- YOUR ASSIGNMENT -
Show every line of the data below that includes the word "consent".

------ DATA EXTRACTS

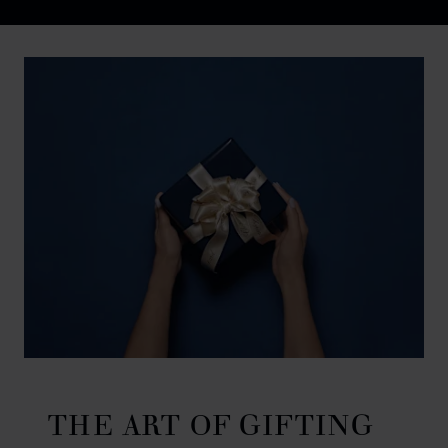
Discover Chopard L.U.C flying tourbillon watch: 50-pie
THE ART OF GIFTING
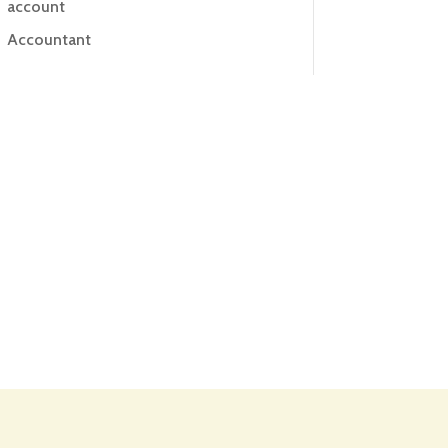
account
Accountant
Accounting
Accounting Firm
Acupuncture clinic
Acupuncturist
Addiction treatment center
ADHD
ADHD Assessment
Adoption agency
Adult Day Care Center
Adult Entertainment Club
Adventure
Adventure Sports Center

------------
------ DATA EXTRACTS

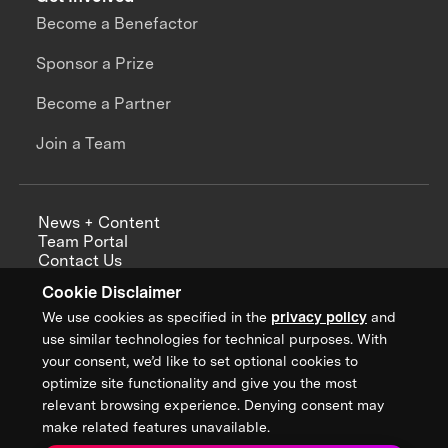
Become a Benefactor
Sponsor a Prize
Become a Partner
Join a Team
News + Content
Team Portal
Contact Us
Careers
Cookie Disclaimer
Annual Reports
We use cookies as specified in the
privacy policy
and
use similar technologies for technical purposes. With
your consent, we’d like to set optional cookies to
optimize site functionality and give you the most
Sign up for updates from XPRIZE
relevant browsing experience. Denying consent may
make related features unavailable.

------------

- RESULT OF THIS EXERCISE -
your consent, we’d like to set optional cookies to
relevant browsing experience. Denying consent may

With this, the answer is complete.